Here are three ideas I’ve been thinking a lot about in the recent months. I started putting this list into writing while responding to a friend’s email and decided to post it here as well. These three ideas don’t interrelate very much, but each one is something that I’d find valuable in my life / business:
Automatic thoughts are the building blocks of our personality. They’re the thoughts we have over and over about ourselves and these repetitive thoughts are a lot of the basis of who we are and the kind of person we grow into. They’re the lenses we use to understand ourselves, others, and the world we live in.
Just like learning a language, it’s easy to cultivate and change automatic thoughts when you’re younger, but as we grow, our automatic thoughts cement themselves and become our reality. I’m curious about how malleable they are, and if it’s possible to make something that lets you, within reason, make small changes to your automatic thoughts.
Something that could impact a person’s automatic thoughts over a sustained period of time, even in the slightest, would be incredibly powerful. Imagine spending an afternoon taking an inventory of these thoughts, and then deciding what you would like your automatic thoughts to be. Research has shown that the most effective way to get someone to quit smoking, for example, is to constantly remind them that they are not meant to be a smoker, and that their true essence / personality is of someone who is fit and lives a healthy lifestyle.
This idea means a lot to me and is something I’ve been thinking about for a while. I attempted it once in 2010 and keep coming back to the idea. There is certainly a latent need: Americans spend huge amounts of money on talk therapy every year. People obviously want help thinking about and working on their identities, so what if there was software that could help supplement this?
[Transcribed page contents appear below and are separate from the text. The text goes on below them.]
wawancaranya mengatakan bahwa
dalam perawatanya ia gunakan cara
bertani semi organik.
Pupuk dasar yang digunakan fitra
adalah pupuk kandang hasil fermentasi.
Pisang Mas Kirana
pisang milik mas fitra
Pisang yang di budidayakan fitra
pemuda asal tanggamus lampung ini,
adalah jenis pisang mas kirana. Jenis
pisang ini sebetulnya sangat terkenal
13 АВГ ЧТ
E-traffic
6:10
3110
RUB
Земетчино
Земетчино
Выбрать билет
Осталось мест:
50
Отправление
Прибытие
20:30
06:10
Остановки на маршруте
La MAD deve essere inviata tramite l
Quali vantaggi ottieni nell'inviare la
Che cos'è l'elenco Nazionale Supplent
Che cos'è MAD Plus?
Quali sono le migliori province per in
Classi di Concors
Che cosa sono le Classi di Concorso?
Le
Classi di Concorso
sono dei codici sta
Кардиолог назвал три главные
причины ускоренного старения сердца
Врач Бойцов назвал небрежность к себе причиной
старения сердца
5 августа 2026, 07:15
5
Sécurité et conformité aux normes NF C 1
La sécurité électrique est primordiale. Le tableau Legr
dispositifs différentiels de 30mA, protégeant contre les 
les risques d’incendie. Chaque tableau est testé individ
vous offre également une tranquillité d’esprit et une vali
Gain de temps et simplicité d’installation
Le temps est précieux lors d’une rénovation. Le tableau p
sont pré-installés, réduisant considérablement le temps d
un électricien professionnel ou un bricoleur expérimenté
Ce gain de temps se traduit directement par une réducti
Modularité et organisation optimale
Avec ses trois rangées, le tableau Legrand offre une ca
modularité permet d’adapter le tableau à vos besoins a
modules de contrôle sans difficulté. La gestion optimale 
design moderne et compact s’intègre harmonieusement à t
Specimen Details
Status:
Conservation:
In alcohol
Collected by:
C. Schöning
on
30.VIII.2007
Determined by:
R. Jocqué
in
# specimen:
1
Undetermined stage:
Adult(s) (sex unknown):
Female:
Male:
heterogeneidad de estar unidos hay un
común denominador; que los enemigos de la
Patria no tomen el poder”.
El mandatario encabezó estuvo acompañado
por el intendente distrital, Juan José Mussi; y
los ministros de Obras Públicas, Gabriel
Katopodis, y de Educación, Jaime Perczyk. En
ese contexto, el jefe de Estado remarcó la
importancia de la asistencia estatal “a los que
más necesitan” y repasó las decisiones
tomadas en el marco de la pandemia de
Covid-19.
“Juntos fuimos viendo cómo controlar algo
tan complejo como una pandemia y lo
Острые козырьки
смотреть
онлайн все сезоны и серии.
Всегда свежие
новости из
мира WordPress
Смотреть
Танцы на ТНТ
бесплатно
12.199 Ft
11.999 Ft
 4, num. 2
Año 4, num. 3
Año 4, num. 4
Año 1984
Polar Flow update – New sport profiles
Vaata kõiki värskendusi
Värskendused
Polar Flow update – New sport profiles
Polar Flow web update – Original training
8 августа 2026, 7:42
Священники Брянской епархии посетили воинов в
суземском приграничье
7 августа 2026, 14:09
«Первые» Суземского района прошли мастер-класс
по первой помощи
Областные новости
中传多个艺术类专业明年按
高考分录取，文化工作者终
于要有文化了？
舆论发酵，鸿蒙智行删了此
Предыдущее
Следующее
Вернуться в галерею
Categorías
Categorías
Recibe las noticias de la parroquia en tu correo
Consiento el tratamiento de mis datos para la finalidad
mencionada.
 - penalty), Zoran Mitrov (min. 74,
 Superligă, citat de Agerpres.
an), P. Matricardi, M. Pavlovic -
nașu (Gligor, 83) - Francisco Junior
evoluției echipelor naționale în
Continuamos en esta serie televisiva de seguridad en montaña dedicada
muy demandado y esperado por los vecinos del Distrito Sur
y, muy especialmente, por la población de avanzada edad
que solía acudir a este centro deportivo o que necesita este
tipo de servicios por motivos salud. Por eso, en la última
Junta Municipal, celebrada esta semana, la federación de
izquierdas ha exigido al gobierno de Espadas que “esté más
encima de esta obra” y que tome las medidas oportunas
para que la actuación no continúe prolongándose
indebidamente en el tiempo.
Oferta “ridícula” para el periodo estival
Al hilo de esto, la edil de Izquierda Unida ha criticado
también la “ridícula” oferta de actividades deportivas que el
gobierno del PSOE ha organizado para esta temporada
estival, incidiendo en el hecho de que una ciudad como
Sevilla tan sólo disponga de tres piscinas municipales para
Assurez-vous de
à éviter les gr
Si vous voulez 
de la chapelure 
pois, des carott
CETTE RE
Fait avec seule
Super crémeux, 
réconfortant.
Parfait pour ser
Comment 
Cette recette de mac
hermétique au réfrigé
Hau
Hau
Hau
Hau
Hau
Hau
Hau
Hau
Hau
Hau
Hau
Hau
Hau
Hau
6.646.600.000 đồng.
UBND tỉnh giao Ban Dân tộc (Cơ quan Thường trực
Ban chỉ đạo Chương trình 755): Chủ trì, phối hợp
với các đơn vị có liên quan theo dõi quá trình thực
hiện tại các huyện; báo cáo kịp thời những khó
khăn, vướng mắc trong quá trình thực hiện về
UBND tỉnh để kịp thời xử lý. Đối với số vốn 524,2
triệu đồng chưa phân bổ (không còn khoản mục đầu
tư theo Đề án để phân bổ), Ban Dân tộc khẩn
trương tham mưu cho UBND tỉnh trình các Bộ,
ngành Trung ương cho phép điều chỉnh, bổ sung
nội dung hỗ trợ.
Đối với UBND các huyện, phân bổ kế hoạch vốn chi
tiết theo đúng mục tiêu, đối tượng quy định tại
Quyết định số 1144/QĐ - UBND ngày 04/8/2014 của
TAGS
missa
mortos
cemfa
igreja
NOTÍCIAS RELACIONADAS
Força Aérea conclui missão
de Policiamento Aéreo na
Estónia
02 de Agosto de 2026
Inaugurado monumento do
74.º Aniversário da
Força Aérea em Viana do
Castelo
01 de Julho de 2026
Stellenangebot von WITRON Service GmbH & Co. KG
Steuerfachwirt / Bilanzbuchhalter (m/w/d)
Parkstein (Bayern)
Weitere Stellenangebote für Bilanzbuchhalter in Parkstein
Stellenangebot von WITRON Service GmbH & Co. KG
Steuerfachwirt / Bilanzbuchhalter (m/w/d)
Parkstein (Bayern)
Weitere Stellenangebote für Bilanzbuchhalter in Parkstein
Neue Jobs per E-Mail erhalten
I believe that cyberwarfare is going to be a bigger risk than most people think / are budgeting for, and that businesses are going to need protection from this type of risk. As our information economy grows, the cost of getting hacked and the downtime and loss-of-trust that ensures will only increase and become an enormous liability for any company to stomach. Large companies have a hard enough time dealing with this; imagine starting a startup and having to think about this?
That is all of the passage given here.